This dish can be prepared in countless ways, simply by varying the fish, vegetables or fruits. It can be served warm or cold.

Editor's note
To simplify the sauce recipe, you could simply make a vinaigrette with olive oil, citrus vinegar, honey and a touch of powdered star anise.

If you don't like the texture of raw fish, steam the fish for a few minutes to tenderize it.

If you don't have a ring mold or cutter, use a small plastic container and cut out the bottom. You could also use a ramekin, in which case you would reverse the order of the layering, ending with the trout. Turn out onto a plate and garnish with mango.

- 4 Trout fillets
- 2 ripe tomatoes
- 1 ripe avocado
- 1/2 orange or yellow pepper
- 1 mango
- 1/2 clove garlic
- 165 ml (3/4 cup) veal stock
- 45 ml (3 tbsp.) olive oil
- 20 ml (4 tsp.) citrus or other mild vinegar
- 2 ml (1/2 tsp.) regular or acacia honey
- 2 star anise

Preparing the trout

  1. Using a round cookie cutter, cut the trout into 2 or 3 discs, depending on the size; 
  2. heat the oil in a skillet over medium heat;
  3. sauté the trout circles for 30 seconds on each side.
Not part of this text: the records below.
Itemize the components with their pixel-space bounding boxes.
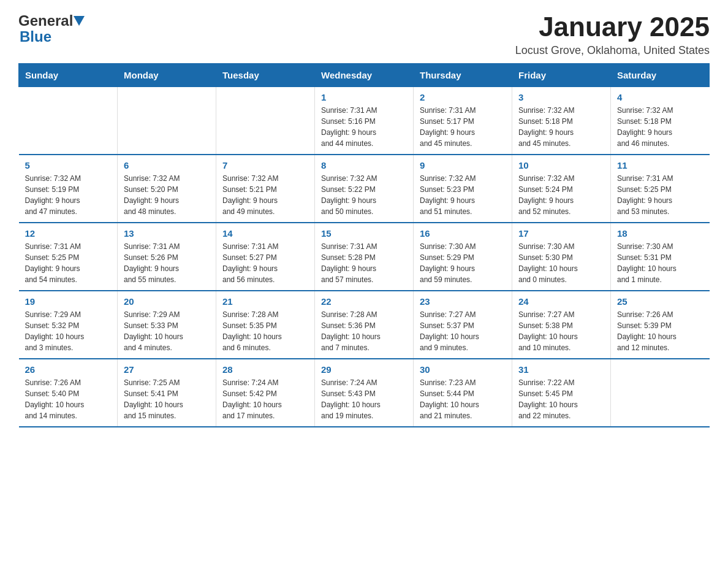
day-number: 18 <box>617 228 703 239</box>
day-info: Sunrise: 7:32 AM Sunset: 5:23 PM Dayligh… <box>420 173 506 217</box>
calendar-cell: 26Sunrise: 7:26 AM Sunset: 5:40 PM Dayli… <box>19 359 118 427</box>
day-number: 16 <box>420 228 506 239</box>
weekday-header-saturday: Saturday <box>611 64 710 87</box>
day-info: Sunrise: 7:27 AM Sunset: 5:38 PM Dayligh… <box>518 309 604 353</box>
calendar-cell: 14Sunrise: 7:31 AM Sunset: 5:27 PM Dayli… <box>216 223 315 291</box>
day-info: Sunrise: 7:26 AM Sunset: 5:39 PM Dayligh… <box>617 309 703 353</box>
calendar-cell: 16Sunrise: 7:30 AM Sunset: 5:29 PM Dayli… <box>414 223 512 291</box>
day-info: Sunrise: 7:31 AM Sunset: 5:17 PM Dayligh… <box>420 105 506 149</box>
calendar-week-row: 19Sunrise: 7:29 AM Sunset: 5:32 PM Dayli… <box>19 291 710 359</box>
calendar-cell: 11Sunrise: 7:31 AM Sunset: 5:25 PM Dayli… <box>611 155 710 223</box>
logo: General Blue <box>18 12 85 45</box>
calendar-cell: 29Sunrise: 7:24 AM Sunset: 5:43 PM Dayli… <box>315 359 414 427</box>
day-number: 15 <box>321 228 407 239</box>
calendar-cell: 2Sunrise: 7:31 AM Sunset: 5:17 PM Daylig… <box>414 87 512 155</box>
day-number: 6 <box>124 160 210 170</box>
day-number: 29 <box>321 364 407 375</box>
calendar-cell: 21Sunrise: 7:28 AM Sunset: 5:35 PM Dayli… <box>216 291 315 359</box>
day-number: 24 <box>518 296 604 307</box>
calendar-cell: 6Sunrise: 7:32 AM Sunset: 5:20 PM Daylig… <box>118 155 216 223</box>
day-number: 30 <box>420 364 506 375</box>
day-number: 31 <box>518 364 604 375</box>
calendar-cell: 17Sunrise: 7:30 AM Sunset: 5:30 PM Dayli… <box>512 223 611 291</box>
day-number: 4 <box>617 92 703 102</box>
day-number: 25 <box>617 296 703 307</box>
day-number: 22 <box>321 296 407 307</box>
day-info: Sunrise: 7:30 AM Sunset: 5:31 PM Dayligh… <box>617 241 703 285</box>
day-number: 28 <box>222 364 308 375</box>
weekday-header-row: SundayMondayTuesdayWednesdayThursdayFrid… <box>19 64 710 87</box>
day-number: 2 <box>420 92 506 102</box>
day-info: Sunrise: 7:28 AM Sunset: 5:36 PM Dayligh… <box>321 309 407 353</box>
day-number: 20 <box>124 296 210 307</box>
calendar-cell: 19Sunrise: 7:29 AM Sunset: 5:32 PM Dayli… <box>19 291 118 359</box>
calendar-table: SundayMondayTuesdayWednesdayThursdayFrid… <box>18 63 710 427</box>
day-info: Sunrise: 7:32 AM Sunset: 5:18 PM Dayligh… <box>617 105 703 149</box>
calendar-cell <box>19 87 118 155</box>
calendar-cell: 20Sunrise: 7:29 AM Sunset: 5:33 PM Dayli… <box>118 291 216 359</box>
day-info: Sunrise: 7:31 AM Sunset: 5:27 PM Dayligh… <box>222 241 308 285</box>
day-number: 21 <box>222 296 308 307</box>
calendar-subtitle: Locust Grove, Oklahoma, United States <box>515 44 710 57</box>
weekday-header-friday: Friday <box>512 64 611 87</box>
day-number: 27 <box>124 364 210 375</box>
calendar-week-row: 26Sunrise: 7:26 AM Sunset: 5:40 PM Dayli… <box>19 359 710 427</box>
calendar-cell: 25Sunrise: 7:26 AM Sunset: 5:39 PM Dayli… <box>611 291 710 359</box>
day-number: 5 <box>25 160 112 170</box>
calendar-week-row: 5Sunrise: 7:32 AM Sunset: 5:19 PM Daylig… <box>19 155 710 223</box>
calendar-cell: 15Sunrise: 7:31 AM Sunset: 5:28 PM Dayli… <box>315 223 414 291</box>
day-number: 1 <box>321 92 407 102</box>
calendar-cell: 3Sunrise: 7:32 AM Sunset: 5:18 PM Daylig… <box>512 87 611 155</box>
title-area: January 2025 Locust Grove, Oklahoma, Uni… <box>515 12 710 57</box>
day-info: Sunrise: 7:24 AM Sunset: 5:43 PM Dayligh… <box>321 377 407 421</box>
calendar-cell: 1Sunrise: 7:31 AM Sunset: 5:16 PM Daylig… <box>315 87 414 155</box>
logo-blue-text: Blue <box>20 28 51 45</box>
day-number: 13 <box>124 228 210 239</box>
day-number: 17 <box>518 228 604 239</box>
calendar-cell <box>216 87 315 155</box>
calendar-cell: 23Sunrise: 7:27 AM Sunset: 5:37 PM Dayli… <box>414 291 512 359</box>
day-info: Sunrise: 7:23 AM Sunset: 5:44 PM Dayligh… <box>420 377 506 421</box>
day-info: Sunrise: 7:31 AM Sunset: 5:25 PM Dayligh… <box>617 173 703 217</box>
calendar-cell: 24Sunrise: 7:27 AM Sunset: 5:38 PM Dayli… <box>512 291 611 359</box>
calendar-cell: 5Sunrise: 7:32 AM Sunset: 5:19 PM Daylig… <box>19 155 118 223</box>
calendar-cell: 28Sunrise: 7:24 AM Sunset: 5:42 PM Dayli… <box>216 359 315 427</box>
calendar-week-row: 12Sunrise: 7:31 AM Sunset: 5:25 PM Dayli… <box>19 223 710 291</box>
day-number: 14 <box>222 228 308 239</box>
weekday-header-wednesday: Wednesday <box>315 64 414 87</box>
day-number: 8 <box>321 160 407 170</box>
calendar-cell: 12Sunrise: 7:31 AM Sunset: 5:25 PM Dayli… <box>19 223 118 291</box>
day-info: Sunrise: 7:31 AM Sunset: 5:25 PM Dayligh… <box>25 241 112 285</box>
weekday-header-monday: Monday <box>118 64 216 87</box>
day-info: Sunrise: 7:32 AM Sunset: 5:18 PM Dayligh… <box>518 105 604 149</box>
day-info: Sunrise: 7:32 AM Sunset: 5:21 PM Dayligh… <box>222 173 308 217</box>
day-number: 19 <box>25 296 112 307</box>
day-info: Sunrise: 7:30 AM Sunset: 5:30 PM Dayligh… <box>518 241 604 285</box>
calendar-cell: 22Sunrise: 7:28 AM Sunset: 5:36 PM Dayli… <box>315 291 414 359</box>
calendar-cell: 10Sunrise: 7:32 AM Sunset: 5:24 PM Dayli… <box>512 155 611 223</box>
day-number: 7 <box>222 160 308 170</box>
day-info: Sunrise: 7:22 AM Sunset: 5:45 PM Dayligh… <box>518 377 604 421</box>
day-number: 3 <box>518 92 604 102</box>
day-number: 9 <box>420 160 506 170</box>
day-number: 11 <box>617 160 703 170</box>
day-info: Sunrise: 7:25 AM Sunset: 5:41 PM Dayligh… <box>124 377 210 421</box>
day-number: 10 <box>518 160 604 170</box>
calendar-cell: 18Sunrise: 7:30 AM Sunset: 5:31 PM Dayli… <box>611 223 710 291</box>
day-info: Sunrise: 7:32 AM Sunset: 5:20 PM Dayligh… <box>124 173 210 217</box>
calendar-title: January 2025 <box>515 12 710 42</box>
weekday-header-sunday: Sunday <box>19 64 118 87</box>
day-info: Sunrise: 7:31 AM Sunset: 5:26 PM Dayligh… <box>124 241 210 285</box>
calendar-cell: 4Sunrise: 7:32 AM Sunset: 5:18 PM Daylig… <box>611 87 710 155</box>
calendar-cell <box>118 87 216 155</box>
calendar-cell: 31Sunrise: 7:22 AM Sunset: 5:45 PM Dayli… <box>512 359 611 427</box>
day-info: Sunrise: 7:26 AM Sunset: 5:40 PM Dayligh… <box>25 377 112 421</box>
calendar-cell: 7Sunrise: 7:32 AM Sunset: 5:21 PM Daylig… <box>216 155 315 223</box>
day-info: Sunrise: 7:24 AM Sunset: 5:42 PM Dayligh… <box>222 377 308 421</box>
day-number: 12 <box>25 228 112 239</box>
day-info: Sunrise: 7:30 AM Sunset: 5:29 PM Dayligh… <box>420 241 506 285</box>
day-info: Sunrise: 7:28 AM Sunset: 5:35 PM Dayligh… <box>222 309 308 353</box>
calendar-cell: 8Sunrise: 7:32 AM Sunset: 5:22 PM Daylig… <box>315 155 414 223</box>
day-info: Sunrise: 7:31 AM Sunset: 5:16 PM Dayligh… <box>321 105 407 149</box>
weekday-header-tuesday: Tuesday <box>216 64 315 87</box>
Set aside. 

Preparing the fruits and vegetables

  1. finely dice the tomatoes and peppers; place in a small bowl or ramekin; 
  2. finely dice the avocado and toss with lemon juice; place in a small bowl or ramekin; 
  3. finely dice the mango and combine with the chopped garlic; place in a small bowl or ramekin; 
  4. pour a few drops of olive oil and vinegar into each ramekin; season with salt and pepper. 


  1. first place a circle of trout in the bottom of each ring mold or cookie cutter;
  2. add in layers: the avocado, tomato, pepper; cover with a circle of trout; end with the mango; 
  3. gently remove the ring mold. 

Acidulated jus (sauce)

  1. reduce the vinegar to two-thirds in a saucepan; 
  2. add the veal stock and reduce again to two-thirds; 
  3. blend in the honey and flavor with the star anise; infuse for 5 minutes and remove the star anise; 
  4. pour the sauce around the layered trout; garnish with edible flowers and fresh herbs.